Image clip from Fox News via a Tweet posted below.

Diversity? There is None

There is no diversity where it matters, that being diversity of ideas.

Diversity at the ECB

At the ECB, you better be gung-ho pro-EU. You better believe negative interest rates are a good idea. And you must back the idea that targeting 2% inflation makes sense.

Finally, if somehow you find yourself at the ECB disagreeing with any of those things, you are expected to shut your mouth so the consensus view never shows any dissent.

Diversity at the Fed

Take a look at the lead chart. 

Interestingly, it’s also from Joseph Wang, formerly a top QE trader for the Fed. 

Why the Fed Fails 

Key Ideas 

  • At FRBNY, I recall the people who ran Treasury markets, money markets, etc. literally had no relevant experience or expertise. The job of staff was to make them appear competent, but it didn’t really matter what they did because Fed can’t fail and they can’t get fired.  
  • This creates a culture where anyone with talent or ambition GTFO ASAP. There are exceptions, but those who rise tend to be those who have no where else go. It’s a weird structure where the higher you go, the more incompetent you are.
  • So it’s no surprise Fed is failing

Diversity in Practice

Contrary to popular myth, diversity is not about race, sex, or age. It’s about ideas. 

While there may be some diversity of thought at the lower levels there is none at the high levels.  

To rise up at the Fed you have to eat, think and breathe asinine economic theory. 

Questions of the Day

Q: Why are there no Austrian economists on the Fed? Why are there no gold advocates at the Fed? No sound money advocates? No free marketers? 
A: Because if you believe in any of those ideas you cannot possibly get promoted. 

So the Fed and ECB pretend to be diverse. They set goals for women and minorities.
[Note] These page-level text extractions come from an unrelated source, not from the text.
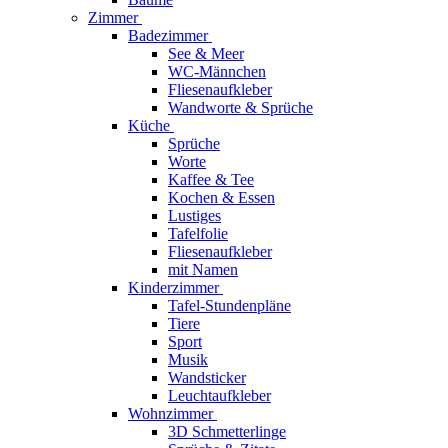
Zimmer
Badezimmer
See & Meer
WC-Männchen
Fliesenaufkleber
Wandworte & Sprüche
Küche
Sprüche
Worte
Kaffee & Tee
Kochen & Essen
Lustiges
Tafelfolie
Fliesenaufkleber
mit Namen
Kinderzimmer
Tafel-Stundenpläne
Tiere
Sport
Musik
Wandsticker
Leuchtaufkleber
Wohnzimmer
3D Schmetterlinge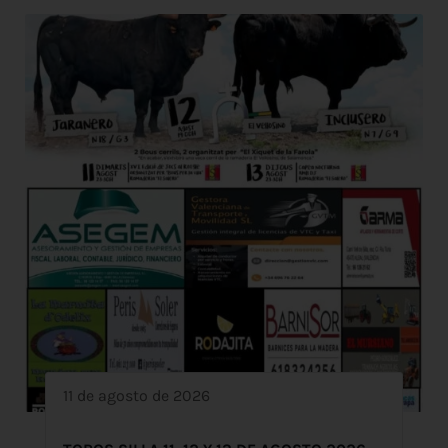
11 de agosto de 2026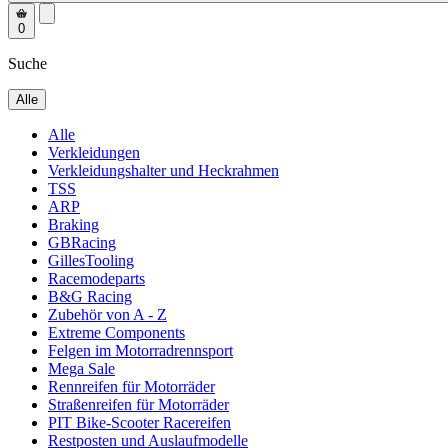
0
Suche
Alle
Alle
Verkleidungen
Verkleidungshalter und Heckrahmen
TSS
ARP
Braking
GBRacing
GillesTooling
Racemodeparts
B&G Racing
Zubehör von A - Z
Extreme Components
Felgen im Motorradrennsport
Mega Sale
Rennreifen für Motorräder
Straßenreifen für Motorräder
PIT Bike-Scooter Racereifen
Restposten und Auslaufmodelle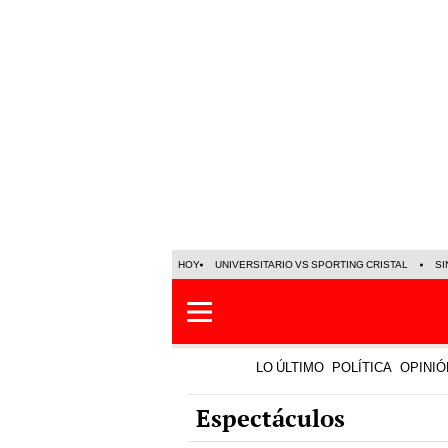
HOY
UNIVERSITARIO VS SPORTING CRISTAL
SI
LO ÚLTIMO
POLÍTICA
OPINIÓ
Espectáculos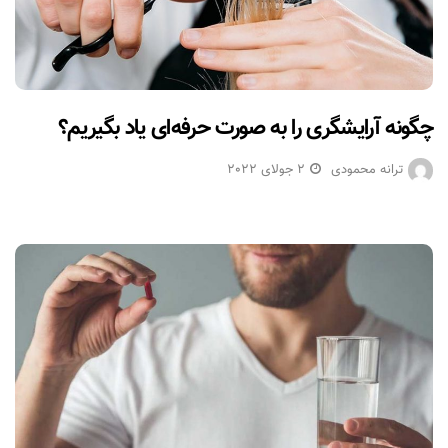
چگونه آرایشگری را به صورت حرفه‌ای یاد بگیریم؟
ترانه محمودی
2 جولای 2022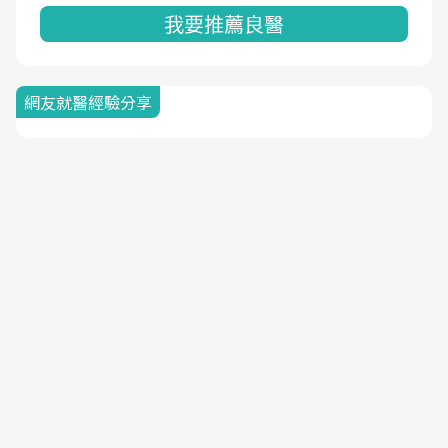
我要推薦良醫
網友就醫經驗分享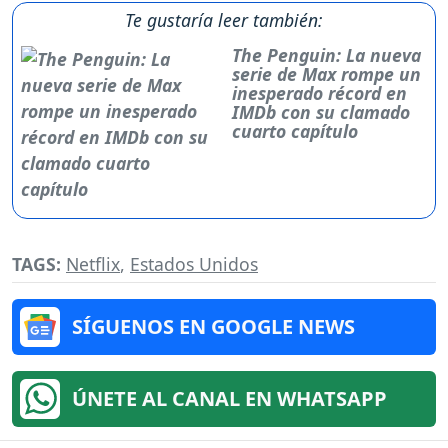
Te gustaría leer también:
The Penguin: La nueva
serie de Max rompe un
inesperado récord en
IMDb con su clamado
cuarto capítulo
TAGS:
Netflix
,
Estados Unidos
SÍGUENOS EN GOOGLE NEWS
ÚNETE AL CANAL EN WHATSAPP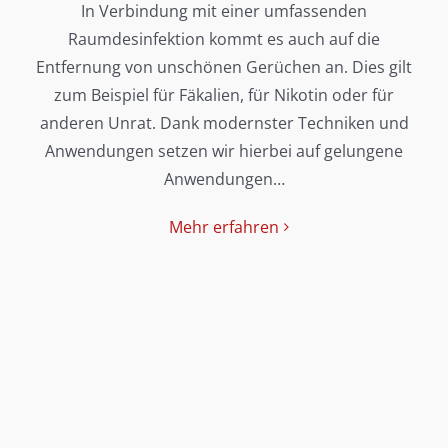
In Verbindung mit einer umfassenden
Raumdesinfektion kommt es auch auf die
Entfernung von unschönen Gerüchen an. Dies gilt
zum Beispiel für Fäkalien, für Nikotin oder für
anderen Unrat. Dank modernster Techniken und
Anwendungen setzen wir hierbei auf gelungene
Anwendungen…
Mehr erfahren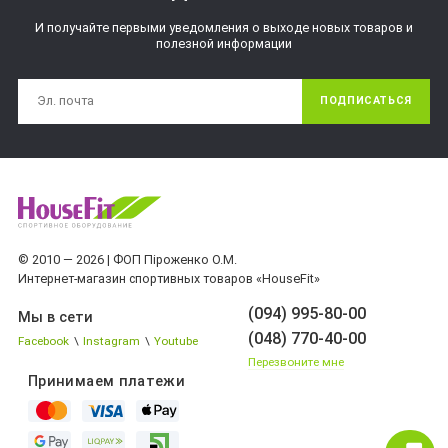
И получайте первыми уведомления о выходе новых товаров и
полезной информации
ПОДПИСАТЬСЯ
© 2010 — 2026 | ФОП Піроженко О.М.
Интернет-магазин спортивных товаров «HouseFit»
(094) 995-80-00
Мы в сети
(048) 770-40-00
Facebook
\
Instagram
\
Youtube
Перезвоните мне
Принимаем платежи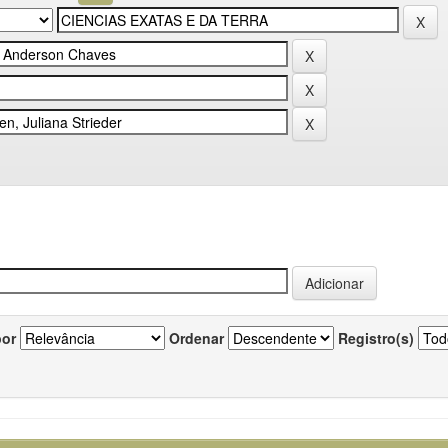
por
Ordenar
Registro(s)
But the women and minorities better think like all of the good ole boys or they aren’t qualified. 

Trained to Be Stupid 

It takes years of training to be as stupid as the nitwits on the Fed. 

The notion that the economy can be steered like a truck by a group of group-think wizards with no real world experience is amazing in and of itself.

Everyone of the upper-echelon clowns believes in inflation expectations, the Phillips Curve, and central planning. 

If the Fed proposed to know the correct price of orange juice, everyone would shake their heads in disbelief.

But is it really harder to set the price of OJ from crop reports than to set interest rate policy that will steer the economy to continual growth?

Attempts to steer the economy based on lagging and incomplete data is not much if any better than failed Soviet-style central planning. 

Yet Another Fed Study Concludes Phillips Curve is Nonsense

The Phillips Curve, an economic model developed by A. W. Phillips purports that inflation and unemployment have a stable and inverse relationship.

This has been a fundamental guiding economic theory used by the Fed for decades to set interest rates. Various studies have proven the theory is bogus, yet proponents keep believing.

For example, in March of 2017, Janet Yellen commented the “Phillips Curve is Alive“.

On August 29, 2017 I noted that a Fed Study Shows Phillips Curve Is Useless. Yet, economists keep trying.

In January of 2019, a second Fed study asks Does Ultra-Low Unemployment Spur Rapid Wage Growth?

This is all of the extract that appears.